Over the past three consecutive seasons, Somalia and Somaliland have experienced below-average rainfall. As a result, around 4.6 million Somalis experience a food security crisis in 66 out of 74 districts. As for Somaliland, actors on the ground report that many seasonal water sources have dried up and more than 1.2 million people are expected to be impacted by severe droughts in the coming months.
Thanks to the funds provided by the French Ambassy in Kenya, the Consortium Français pour les Urgences (COFRAU) partners composed of ACTED, Action Contre la Faim (ACF), and Secours Islamique France (SIF) provided cash assistance to hundreds of families. Through thre cycles of lifesaving mobile transfers in Sool, Sanaag, South West state, and Jubaland, ACTED and its partners helped people who were unable to afford enough food to eat.

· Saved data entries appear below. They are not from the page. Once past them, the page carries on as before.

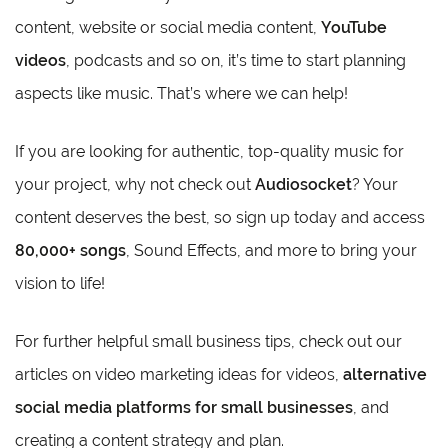
content, website or social media content,
YouTube
videos
, podcasts and so on, it’s time to start planning
aspects like music. That’s where we can help!
If you are looking for authentic, top-quality music for
your project, why not check out
Audiosocket
? Your
content deserves the best, so sign up today and access
80,000+ songs
, Sound Effects, and more to bring your
vision to life!
For further helpful small business tips, check out our
articles on video marketing ideas for videos,
alternative
social media platforms for small businesses
, and
creating a content strategy and plan.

The dramatic situation in Somali and Somaliland in the wake of multiple shocks
Baidoa, a city located in the south of the country, has the highest number of new Internally Displaced People (IDPS) arrivals (26%) in Somalia, with an estimated 650,000 people affected by the drought. Droughts have had particularly destructive impacts on harvests, therefore the families that depend on agricultural labor and crop sales have seen their income dramatically reduced. In addition to crop losses, poor livestock body conditions and below-average milk production have caused them to be unable to meet their food needs.

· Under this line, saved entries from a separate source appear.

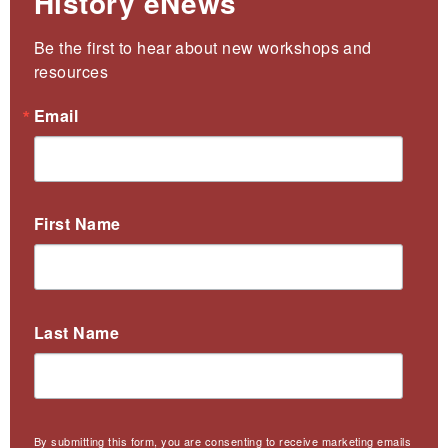
History eNews
Be the first to hear about new workshops and 
resources
Email
First Name
Last Name
By submitting this form, you are consenting to receive marketing emails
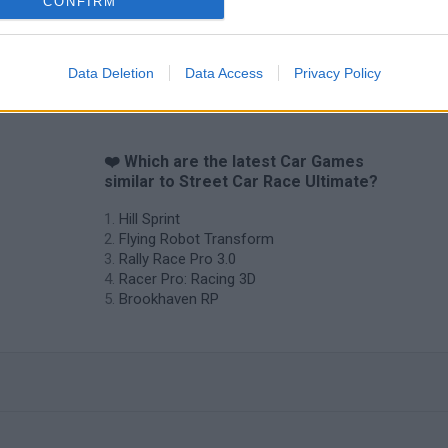
CONFIRM
Data Deletion
Data Access
Privacy Policy
❤️ Which are the latest Car Games
similar to Street Car Race Ultimate?
Hill Sprint
Flying Robot Transform
Rally Race Pro 3.0
Racer Pro: Racing 3D
Brookhaven RP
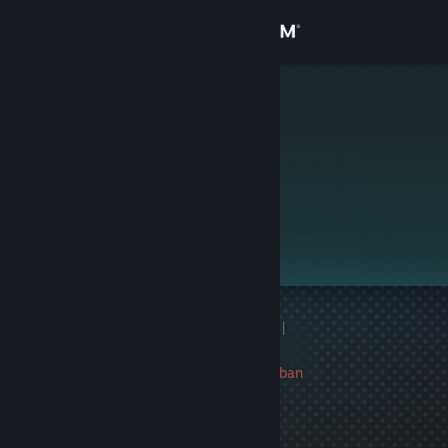
Sign in
Store
Raclevisto
Community
About
This profile is private.
Support
Change language
1 game ban on record
|
Get the Steam Mobile App
Info
288 day(s) since last ban
View desktop website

Jubaland, a region located in the southwest of Somalia, is also one of the country’s worst drought-stricken regions, with almost 30,000 people affected. These people lack access to safe drinking water, sanitation, and thus are not able to implement better hygiene practices. Other families have joined other existing IDP camps in the region’s capital city, Kismayo, thereby putting pressure on social services. Besides, with 129,760 people in the Sool district alone, the average price of a 20-liter jerry-can of water has risen by 0.2 to 0.6 dollar.

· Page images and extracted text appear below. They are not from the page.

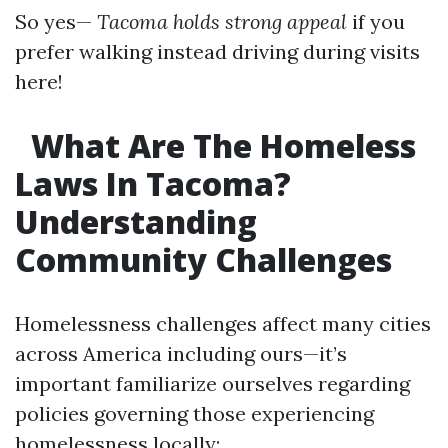
So yes—
Tacoma holds strong appeal
if you
prefer walking instead driving during visits
here!
What Are The Homeless
Laws In Tacoma?
Understanding
Community Challenges
Homelessness challenges affect many cities
across America including ours—it’s
important familiarize ourselves regarding
policies governing those experiencing
homelessness locally:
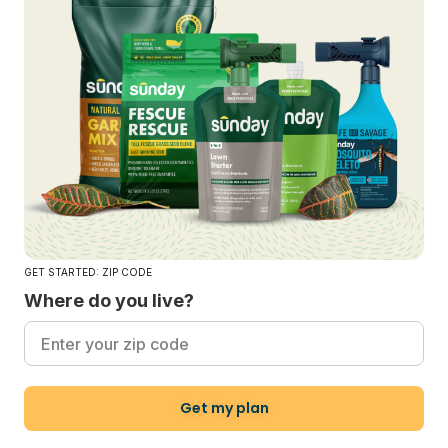
GET STARTED: ZIP CODE
Where do you live?
Get my plan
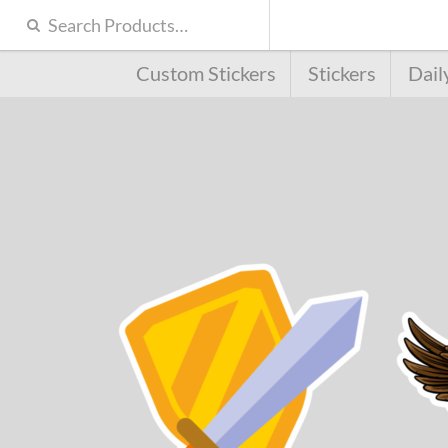
Custom Stickers
Stickers
Dail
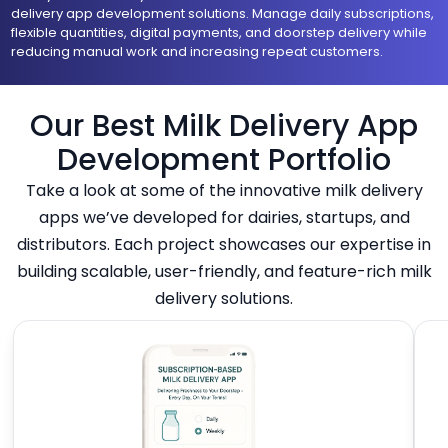
delivery app development solutions. Manage daily subscriptions,
flexible quantities, digital payments, and doorstep delivery while
reducing manual work and increasing repeat customers.
Our Best Milk Delivery App
Development Portfolio
Take a look at some of the innovative milk delivery
apps we’ve developed for dairies, startups, and
distributors. Each project showcases our expertise in
building scalable, user-friendly, and feature-rich milk
delivery solutions.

At the same time in Las ‘Anod, Somaliland’s capital city, displaced communities are falling into severe food insecurity, exposed to disease outbreaks and malnutrition, with vulnerable populations such as women and children being disproportionately affected.
ACTED staff measuring MUAC of children under five in Lasanod
What is the MUAC?
The Mid-Upper Arm Circumference (MUAC) is a measurement used by health workers in order to determine whether a patient is malnourished. The tool used is a specific paper with a color-code on it, that allows to determine under which category the patient falls. The patient is not deemed malnoursihed when the girth of its arms falls within the green part of the band; yellow indicates a risk of malnutrition, and red means its level of malnutrition is critical and potentially mortal.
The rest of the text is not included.